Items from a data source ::
__________________________________________________

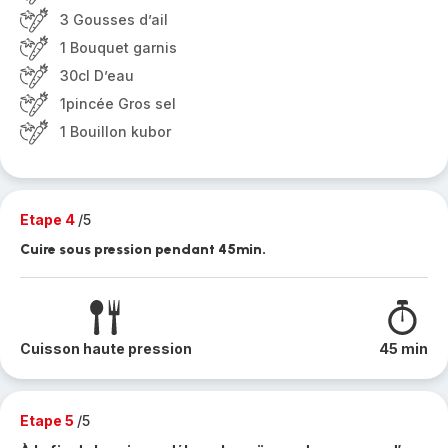
3 Gousses d’ail
1 Bouquet garnis
30cl D’eau
1pincée Gros sel
1 Bouillon kubor
Etape 4
/5
Cuire sous pression pendant 45min.
Cuisson haute pression
45 min
Etape 5
/5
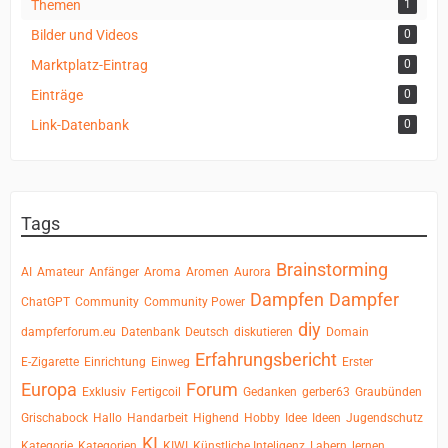
Themen
1
Bilder und Videos
0
Marktplatz-Eintrag
0
Einträge
0
Link-Datenbank
0
Tags
Brainstorming
AI
Amateur
Anfänger
Aroma
Aromen
Aurora
Dampfen
Dampfer
ChatGPT
Community
Community Power
diy
dampferforum.eu
Datenbank
Deutsch
diskutieren
Domain
Erfahrungsbericht
E-Zigarette
Einrichtung
Einweg
Erster
Europa
Forum
Exklusiv
Fertigcoil
Gedanken
gerber63
Graubünden
Grischabock
Hallo
Handarbeit
Highend
Hobby
Idee
Ideen
Jugendschutz
KI
Kategorie
Kategorien
KIWI
Künstliche Inteligenz
Labern
lernen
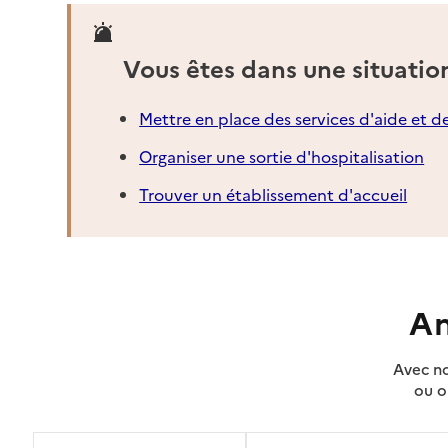
Vous êtes dans une situatio
Mettre en place des services d'aide et d
Organiser une sortie d'hospitalisation
Trouver un établissement d'accueil
An
Avec no
ou o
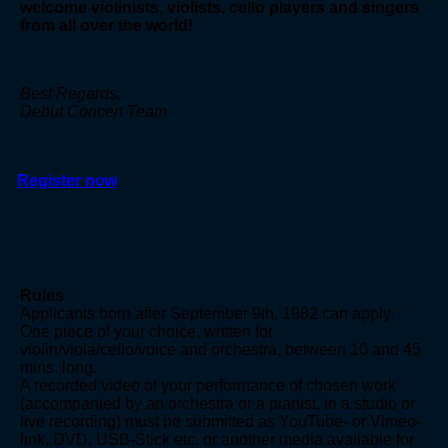
welcome violinists, violists, cello players and singers
from all over the world!
Best Regards,
Debut Concert Team
Register now
Rules
Applicants born after September 9th, 1982 can apply.
One piece of your choice, written for
violin/viola/cello/voice and orchestra, between 10 and 45
mins. long.
A recorded video of your performance of chosen work
(accompanied by an orchestra or a pianist, in a studio or
live recording) must be submitted as YouTube- or Vimeo-
link, DVD, USB-Stick etc. or another media available for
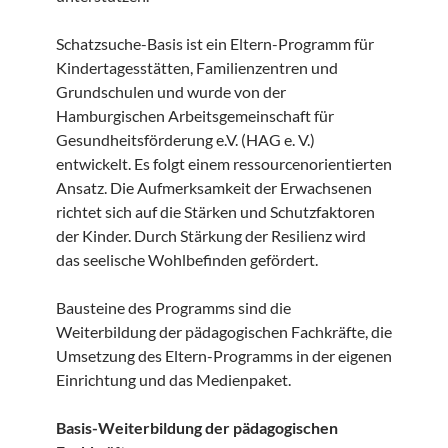
Schatzsuche-Basis ist ein Eltern-Programm für
Kindertagesstätten, Familienzentren und
Grundschulen und wurde von der
Hamburgischen Arbeitsgemeinschaft für
Gesundheitsförderung e.V. (HAG e. V.)
entwickelt. Es folgt einem ressourcenorientierten
Ansatz. Die Aufmerksamkeit der Erwachsenen
richtet sich auf die Stärken und Schutzfaktoren
der Kinder. Durch Stärkung der Resilienz wird
das seelische Wohlbefinden gefördert.
Bausteine des Programms sind die
Weiterbildung der pädagogischen Fachkräfte, die
Umsetzung des Eltern-Programms in der eigenen
Einrichtung und das Medienpaket.
Basis-Weiterbildung der pädagogischen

__________________________________________________

Problem requirements ::
Wherever a line in the data above holds "Basis", copy that line.

Response box ::
Schatzsuche-Basis ist ein Eltern-Programm für
Basis-Weiterbildung der pädagogischen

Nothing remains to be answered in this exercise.